Nothing outside the range is to be copied. From the entries below, reproduce exactly the lines starting at the one with "Registrering av efterlevande" and ending at the one with "eredeti forrást kérte", without pictures.
### MATERIAL SUPPLIED
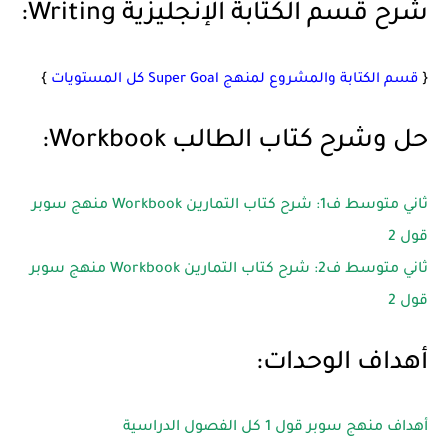
شرح قسم الكتابة الإنجليزية Writing:
{
قسم الكتابة والمشروع لمنهج Super Goal كل المستويات
}
حل وشرح كتاب الطالب Workbook:
ثاني متوسط ف1: شرح كتاب التمارين Workbook منهج سوبر
قول 2
ثاني متوسط ف2: شرح كتاب التمارين Workbook منهج سوبر
قول 2
أهداف الوحدات:
أهداف منهج سوبر قول 1 كل الفصول الدراسية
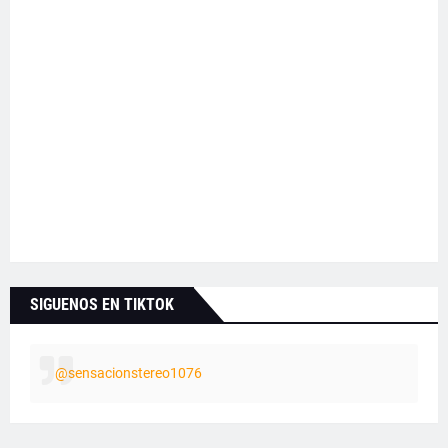
SIGUENOS EN TIKTOK
@sensacionstereo1076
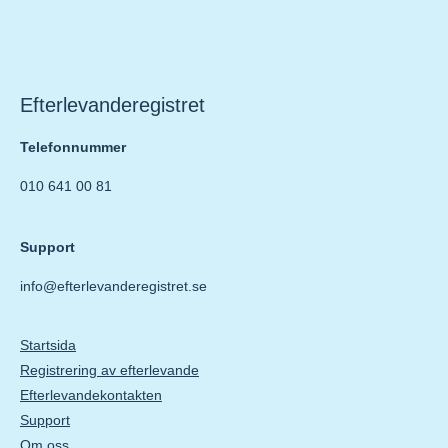
Efterlevanderegistret
Telefonnummer
010 641 00 81
Support
info@efterlevanderegistret.se
Startsida
Registrering av efterlevande
Efterlevandekontakten
Support
Om oss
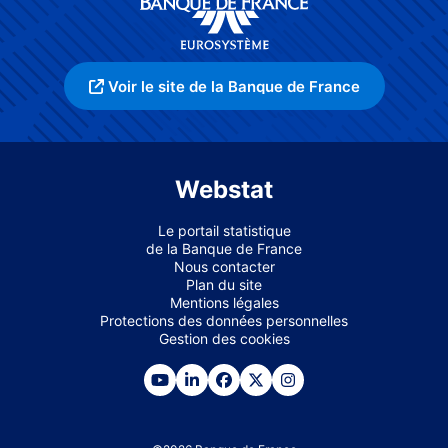
Voir le site de la Banque de France
Webstat
Le portail statistique
de la Banque de France
Nous contacter
Plan du site
Mentions légales
Protections des données personnelles
Gestion des cookies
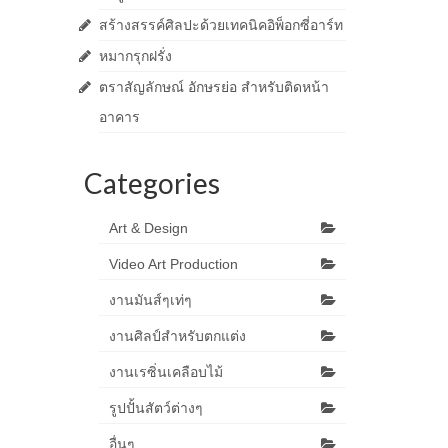
สร้างสรรค์ศิลปะด้วยเทคนิคอิพ็อกซี่อาร์ท
หมากรุกฝรั่ง
ตราสัญลักษณ์ อักษรย่อ สำหรับติดหน้า
อาคาร
Categories
Art & Design
Video Art Production
งานมันส์ๆเท่ๆ
งานศิลป์สำหรับตกแต่ง
งานเรซิ่นเคลือบไม้
รูปปั้นสัตว์ต่างๆ
อื่นๆ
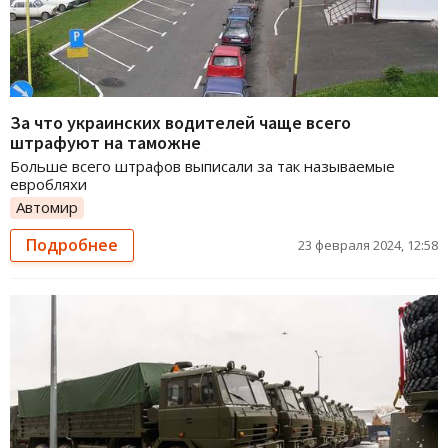
За что украинских водителей чаще всего
штрафуют на таможне
Больше всего штрафов выписали за так называемые
евробляхи
Автомир
Подробнее
23 февраля 2024, 12:58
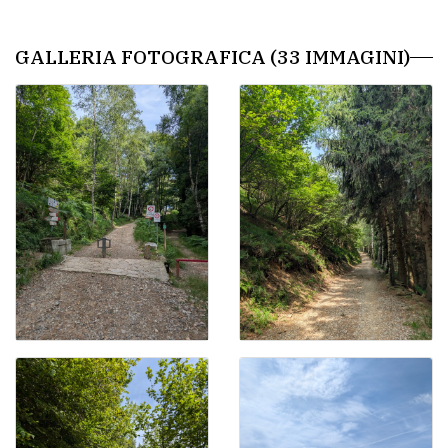
GALLERIA FOTOGRAFICA (33 IMMAGINI)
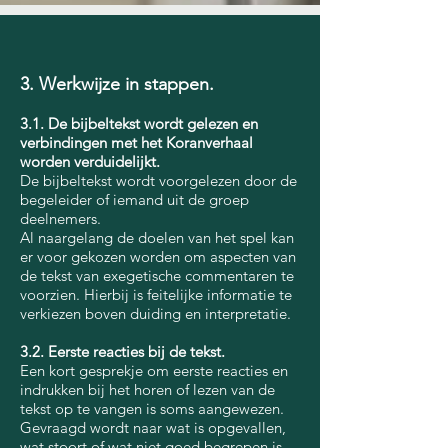
3. Werkwijze in stappen.
3.1. De bijbeltekst wordt gelezen en
verbindingen met het Koranverhaal
worden verduidelijkt.
De bijbeltekst wordt voorgelezen door de
begeleider of iemand uit de groep
deelnemers.
Al naargelang de doelen van het spel kan
er voor gekozen worden om aspecten van
de tekst van exegetische commentaren te
voorzien. Hierbij is feitelijke informatie te
verkiezen boven duiding en interpretatie.
3.2. Eerste reacties bij de tekst.
Een kort gesprekje om eerste reacties en
indrukken bij het horen of lezen van de
tekst op te vangen is soms aangewezen.
Gevraagd wordt naar wat is opgevallen,
wat stoort of wat niet goed begrepen is.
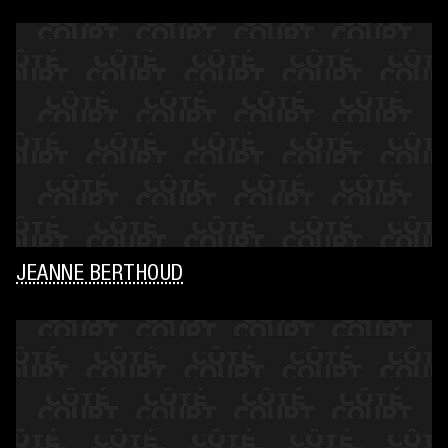
JEANNE BERTHOUD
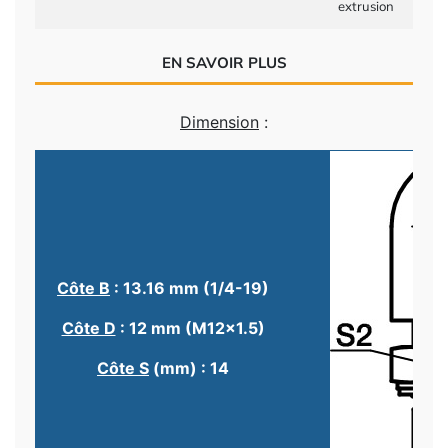
extrusion
EN SAVOIR PLUS
Dimension
:
Côte B
: 13.16 mm (1/4-19)
Côte D
: 12 mm (M12x1.5)
Côte S
(mm) : 14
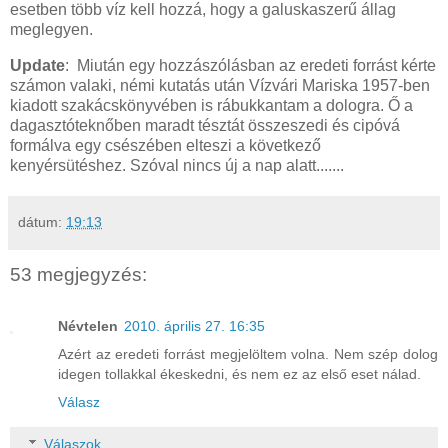
esetben több víz kell hozzá, hogy a galuskaszerű állag
meglegyen.
Update
: Miután egy hozzászólásban az eredeti forrást kérte
számon valaki, némi kutatás után Vízvári Mariska 1957-ben
kiadott szakácskönyvében is rábukkantam a dologra. Ő a
dagasztóteknőben maradt tésztát összeszedi és cipóvá
formálva egy csészében elteszi a következő
kenyérsütéshez. Szóval nincs új a nap alatt.......
dátum:
19:13
53 megjegyzés:
Névtelen
2010. április 27. 16:35
Azért az eredeti forrást megjelöltem volna. Nem szép dolog
idegen tollakkal ékeskedni, és nem ez az első eset nálad.
Válasz
Válaszok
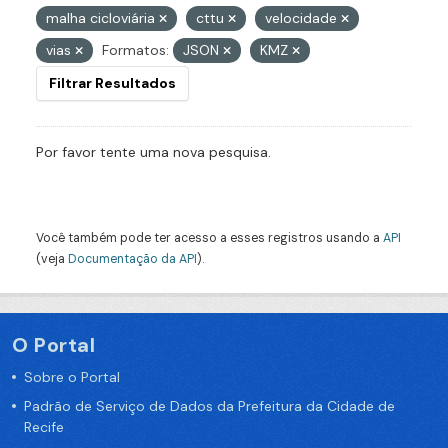
malha cicloviária
cttu
velocidade
vias
Formatos:
JSON
KMZ
Filtrar Resultados
Por favor tente uma nova pesquisa.
Você também pode ter acesso a esses registros usando a
API
(veja
Documentação da API
).
O Portal
Sobre o Portal
Padrão de Serviço de Dados da Prefeitura da Cidade de
Recife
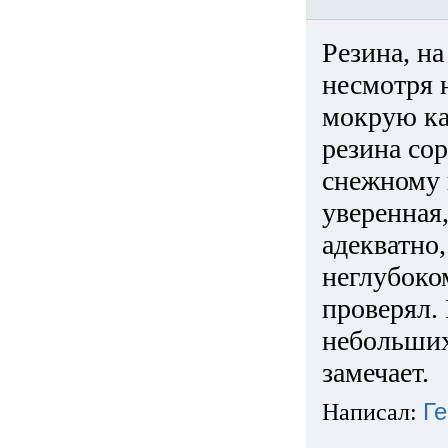
Резина, на
несмотря 
мокрую ка
резина сор
снежному 
уверенная
адекватно,
неглубоко
проверял. 
небольших
замечает.
Написал:
Ге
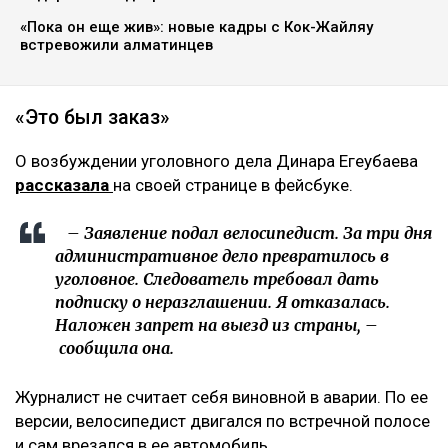
Журналисту запретили выезд из страны.
Расследование ведется по статье 345, части 1
Уголовного кодекса, сообщает Ulysmedia.kz.
ЧИТАЙТЕ ТАКЖЕ
Казахстанцев предупредили перед концертом Канье
Уэста
После нападения на детей возле «Атакента» полиция
задержала подозреваемого
«Пока он еще жив»: новые кадры с Кок-Жайляу
встревожили алматинцев
«Это был заказ»
О возбуждении уголовного дела Динара Егеубаева
рассказала
на своей странице в фейсбуке.
– Заявление подал велосипедист. За три дня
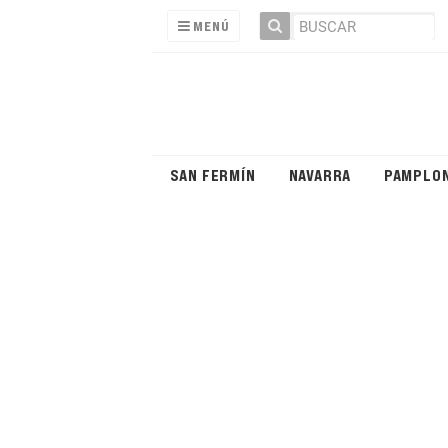
MENÚ
SAN FERMÍN
NAVARRA
PAMPLO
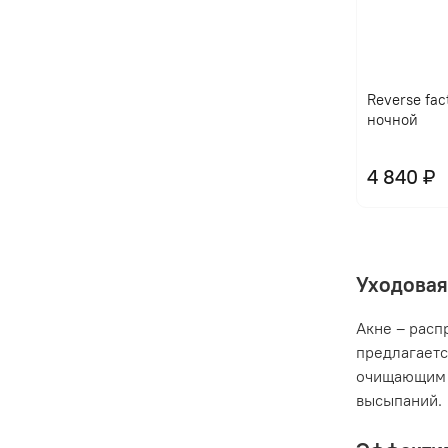
Reverse fac
ночной
4 840 ₽
Уходовая
Акне – расп
предлагаетс
очищающим 
высыпаний.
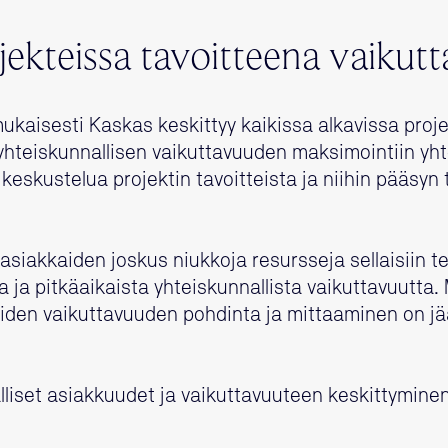
jekteissa tavoitteena vaikut
kaisesti Kaskas keskittyy kaikissa alkavissa proje
hteiskunnallisen vaikuttavuuden maksimointiin yh
keskustelua projektin tavoitteista ja niihin pääsyn 
akkaiden joskus niukkoja resursseja sellaisiin tekoi
 ja pitkäaikaista yhteiskunnallista vaikuttavuutta.
joiden vaikuttavuuden pohdinta ja mittaaminen on jä
liset asiakkuudet ja vaikuttavuuteen keskittyminen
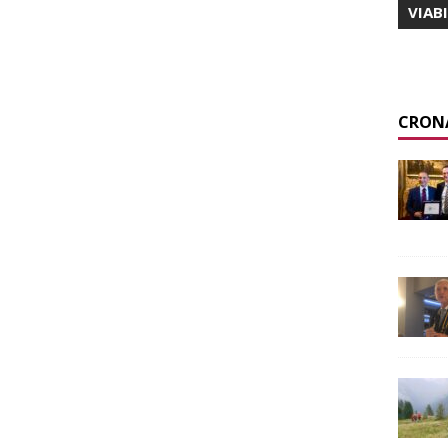
VIAB
CRON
######
= SOLUTION =
Registrering av efterlevande
Efterlevandekontakten
Support
Om oss
Voir le site de la Banque de France
Webstat
Le portail statistique
de la Banque de France
Nous contacter
Plan du site
Mentions légales
Protections des données personnelles
Gestion des cookies
สร้างสรรค์ศิลปะด้วยเทคนิคอิพ็อกซี่อาร์ท
หมากรุกฝรั่ง
ตราสัญลักษณ์ อักษรย่อ สำหรับติดหน้า
อาคาร
Categories
Art & Design
Video Art Production
งานมันส์ๆเท่ๆ
งานศิลป์สำหรับตกแต่ง
งานเรซิ่นเคลือบไม้
รูปปั้นสัตว์ต่างๆ
อื่นๆ
За что украинских водителей чаще всего
штрафуют на таможне
Больше всего штрафов выписали за так называемые
евробляхи
Автомир
Подробнее
23 февраля 2024, 12:58
GALLERIA FOTOGRAFICA (33 IMMAGINI)
3. Werkwijze in stappen.
3.1. De bijbeltekst wordt gelezen en
verbindingen met het Koranverhaal
worden verduidelijkt.
De bijbeltekst wordt voorgelezen door de
begeleider of iemand uit de groep
deelnemers.
Al naargelang de doelen van het spel kan
er voor gekozen worden om aspecten van
de tekst van exegetische commentaren te
voorzien. Hierbij is feitelijke informatie te
verkiezen boven duiding en interpretatie.
3.2. Eerste reacties bij de tekst.
Een kort gesprekje om eerste reacties en
indrukken bij het horen of lezen van de
tekst op te vangen is soms aangewezen.
Gevraagd wordt naar wat is opgevallen,
wat stoort of wat niet goed begrepen is.
JEANNE BERTHOUD
extrusion
EN SAVOIR PLUS
Dimension
:
Côte B
: 13.16 mm (1/4-19)
Côte D
: 12 mm (M12x1.5)
Côte S
(mm) : 14
esetben több víz kell hozzá, hogy a galuskaszerű állag
meglegyen.
Update
: Miután egy hozzászólásban az eredeti forrást kérte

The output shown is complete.